Records provided:
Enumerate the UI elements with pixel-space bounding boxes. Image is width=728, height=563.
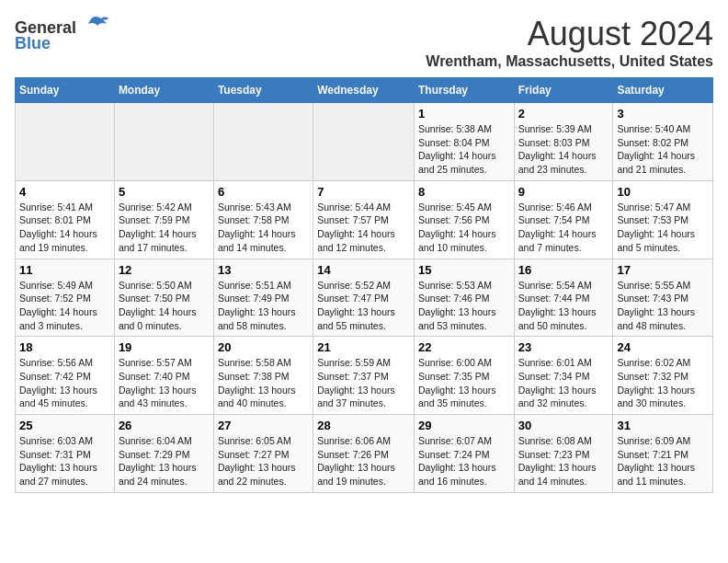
day-cell-content: Sunrise: 6:04 AMSunset: 7:29 PMDaylight:… (119, 434, 210, 488)
weekday-header-sunday: Sunday (16, 78, 115, 103)
day-cell-content: Sunrise: 5:45 AMSunset: 7:56 PMDaylight:… (418, 201, 510, 255)
calendar-day-cell: 9Sunrise: 5:46 AMSunset: 7:54 PMDaylight… (514, 180, 613, 259)
calendar-day-cell: 24Sunrise: 6:02 AMSunset: 7:32 PMDayligh… (613, 337, 713, 415)
calendar-day-cell (114, 103, 213, 181)
calendar-day-cell: 27Sunrise: 6:05 AMSunset: 7:27 PMDayligh… (213, 415, 313, 493)
calendar-day-cell (213, 103, 313, 181)
day-number: 30 (518, 419, 609, 432)
calendar-day-cell: 15Sunrise: 5:53 AMSunset: 7:46 PMDayligh… (414, 259, 514, 337)
day-number: 19 (119, 340, 210, 354)
weekday-header-saturday: Saturday (613, 78, 713, 103)
calendar-day-cell: 13Sunrise: 5:51 AMSunset: 7:49 PMDayligh… (213, 259, 313, 337)
day-cell-content: Sunrise: 5:43 AMSunset: 7:58 PMDaylight:… (218, 201, 309, 255)
calendar-day-cell: 20Sunrise: 5:58 AMSunset: 7:38 PMDayligh… (213, 337, 313, 415)
weekday-header-wednesday: Wednesday (313, 78, 415, 103)
day-cell-content: Sunrise: 6:02 AMSunset: 7:32 PMDaylight:… (617, 356, 709, 410)
day-number: 26 (119, 419, 210, 432)
calendar-week-row: 1Sunrise: 5:38 AMSunset: 8:04 PMDaylight… (16, 103, 713, 181)
calendar-week-row: 4Sunrise: 5:41 AMSunset: 8:01 PMDaylight… (16, 180, 713, 259)
calendar-day-cell (16, 103, 115, 181)
day-number: 12 (119, 263, 210, 277)
day-number: 16 (518, 263, 609, 277)
calendar-day-cell: 23Sunrise: 6:01 AMSunset: 7:34 PMDayligh… (514, 337, 613, 415)
calendar-day-cell: 26Sunrise: 6:04 AMSunset: 7:29 PMDayligh… (114, 415, 213, 493)
day-number: 10 (617, 185, 709, 199)
calendar-day-cell: 30Sunrise: 6:08 AMSunset: 7:23 PMDayligh… (514, 415, 613, 493)
calendar-day-cell: 3Sunrise: 5:40 AMSunset: 8:02 PMDaylight… (613, 103, 713, 181)
logo-bird-icon (83, 15, 108, 33)
header: General Blue August 2024 Wrentham, Massa… (15, 15, 713, 70)
day-number: 23 (518, 340, 609, 354)
day-cell-content: Sunrise: 5:54 AMSunset: 7:44 PMDaylight:… (518, 279, 609, 333)
day-number: 17 (617, 263, 709, 277)
calendar-day-cell: 5Sunrise: 5:42 AMSunset: 7:59 PMDaylight… (114, 180, 213, 259)
calendar-day-cell: 17Sunrise: 5:55 AMSunset: 7:43 PMDayligh… (613, 259, 713, 337)
day-cell-content: Sunrise: 5:57 AMSunset: 7:40 PMDaylight:… (119, 356, 210, 410)
day-number: 20 (218, 340, 309, 354)
calendar-day-cell: 22Sunrise: 6:00 AMSunset: 7:35 PMDayligh… (414, 337, 514, 415)
day-cell-content: Sunrise: 5:39 AMSunset: 8:03 PMDaylight:… (518, 122, 609, 177)
day-cell-content: Sunrise: 6:08 AMSunset: 7:23 PMDaylight:… (518, 434, 609, 488)
day-cell-content: Sunrise: 6:06 AMSunset: 7:26 PMDaylight:… (317, 434, 410, 488)
calendar-day-cell: 19Sunrise: 5:57 AMSunset: 7:40 PMDayligh… (114, 337, 213, 415)
calendar-day-cell: 1Sunrise: 5:38 AMSunset: 8:04 PMDaylight… (414, 103, 514, 181)
calendar-day-cell: 8Sunrise: 5:45 AMSunset: 7:56 PMDaylight… (414, 180, 514, 259)
day-number: 4 (19, 185, 110, 199)
day-cell-content: Sunrise: 5:58 AMSunset: 7:38 PMDaylight:… (218, 356, 309, 410)
calendar-day-cell: 11Sunrise: 5:49 AMSunset: 7:52 PMDayligh… (16, 259, 115, 337)
calendar-day-cell: 14Sunrise: 5:52 AMSunset: 7:47 PMDayligh… (313, 259, 415, 337)
calendar-day-cell: 18Sunrise: 5:56 AMSunset: 7:42 PMDayligh… (16, 337, 115, 415)
day-number: 18 (19, 340, 110, 354)
calendar-table: SundayMondayTuesdayWednesdayThursdayFrid… (15, 77, 713, 493)
day-number: 8 (418, 185, 510, 199)
day-cell-content: Sunrise: 6:09 AMSunset: 7:21 PMDaylight:… (617, 434, 709, 488)
day-cell-content: Sunrise: 6:05 AMSunset: 7:27 PMDaylight:… (218, 434, 309, 488)
calendar-day-cell: 10Sunrise: 5:47 AMSunset: 7:53 PMDayligh… (613, 180, 713, 259)
day-cell-content: Sunrise: 5:38 AMSunset: 8:04 PMDaylight:… (418, 122, 510, 177)
calendar-day-cell: 29Sunrise: 6:07 AMSunset: 7:24 PMDayligh… (414, 415, 514, 493)
month-title: August 2024 (426, 15, 713, 53)
logo: General Blue (15, 15, 108, 53)
calendar-body: 1Sunrise: 5:38 AMSunset: 8:04 PMDaylight… (16, 103, 713, 493)
weekday-header-thursday: Thursday (414, 78, 514, 103)
day-cell-content: Sunrise: 5:56 AMSunset: 7:42 PMDaylight:… (19, 356, 110, 410)
calendar-day-cell: 16Sunrise: 5:54 AMSunset: 7:44 PMDayligh… (514, 259, 613, 337)
day-cell-content: Sunrise: 5:55 AMSunset: 7:43 PMDaylight:… (617, 279, 709, 333)
day-number: 6 (218, 185, 309, 199)
day-number: 1 (418, 107, 510, 121)
weekday-header-monday: Monday (114, 78, 213, 103)
weekday-header-tuesday: Tuesday (213, 78, 313, 103)
calendar-day-cell: 31Sunrise: 6:09 AMSunset: 7:21 PMDayligh… (613, 415, 713, 493)
calendar-day-cell: 21Sunrise: 5:59 AMSunset: 7:37 PMDayligh… (313, 337, 415, 415)
day-number: 31 (617, 419, 709, 432)
day-number: 9 (518, 185, 609, 199)
day-number: 11 (19, 263, 110, 277)
day-number: 5 (119, 185, 210, 199)
day-cell-content: Sunrise: 5:52 AMSunset: 7:47 PMDaylight:… (317, 279, 410, 333)
day-number: 14 (317, 263, 410, 277)
day-cell-content: Sunrise: 5:50 AMSunset: 7:50 PMDaylight:… (119, 279, 210, 333)
day-number: 24 (617, 340, 709, 354)
calendar-week-row: 25Sunrise: 6:03 AMSunset: 7:31 PMDayligh… (16, 415, 713, 493)
day-number: 29 (418, 419, 510, 432)
logo-blue-text: Blue (15, 34, 51, 53)
day-number: 2 (518, 107, 609, 121)
day-number: 22 (418, 340, 510, 354)
calendar-week-row: 11Sunrise: 5:49 AMSunset: 7:52 PMDayligh… (16, 259, 713, 337)
day-cell-content: Sunrise: 6:00 AMSunset: 7:35 PMDaylight:… (418, 356, 510, 410)
day-number: 7 (317, 185, 410, 199)
day-cell-content: Sunrise: 5:42 AMSunset: 7:59 PMDaylight:… (119, 201, 210, 255)
calendar-day-cell: 12Sunrise: 5:50 AMSunset: 7:50 PMDayligh… (114, 259, 213, 337)
calendar-day-cell: 2Sunrise: 5:39 AMSunset: 8:03 PMDaylight… (514, 103, 613, 181)
day-cell-content: Sunrise: 5:44 AMSunset: 7:57 PMDaylight:… (317, 201, 410, 255)
calendar-day-cell: 28Sunrise: 6:06 AMSunset: 7:26 PMDayligh… (313, 415, 415, 493)
calendar-day-cell: 6Sunrise: 5:43 AMSunset: 7:58 PMDaylight… (213, 180, 313, 259)
day-number: 13 (218, 263, 309, 277)
title-area: August 2024 Wrentham, Massachusetts, Uni… (426, 15, 713, 70)
day-number: 27 (218, 419, 309, 432)
calendar-day-cell: 7Sunrise: 5:44 AMSunset: 7:57 PMDaylight… (313, 180, 415, 259)
day-cell-content: Sunrise: 5:40 AMSunset: 8:02 PMDaylight:… (617, 122, 709, 177)
day-number: 21 (317, 340, 410, 354)
day-cell-content: Sunrise: 5:47 AMSunset: 7:53 PMDaylight:… (617, 201, 709, 255)
day-number: 3 (617, 107, 709, 121)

Your instructions:
Find the lines above that include the string "August" and copy them.

Answer box:
header: General Blue August 2024 Wrentham, Massa… (15, 15, 713, 70)
month-title: August 2024 (426, 15, 713, 53)
title-area: August 2024 Wrentham, Massachusetts, Uni… (426, 15, 713, 70)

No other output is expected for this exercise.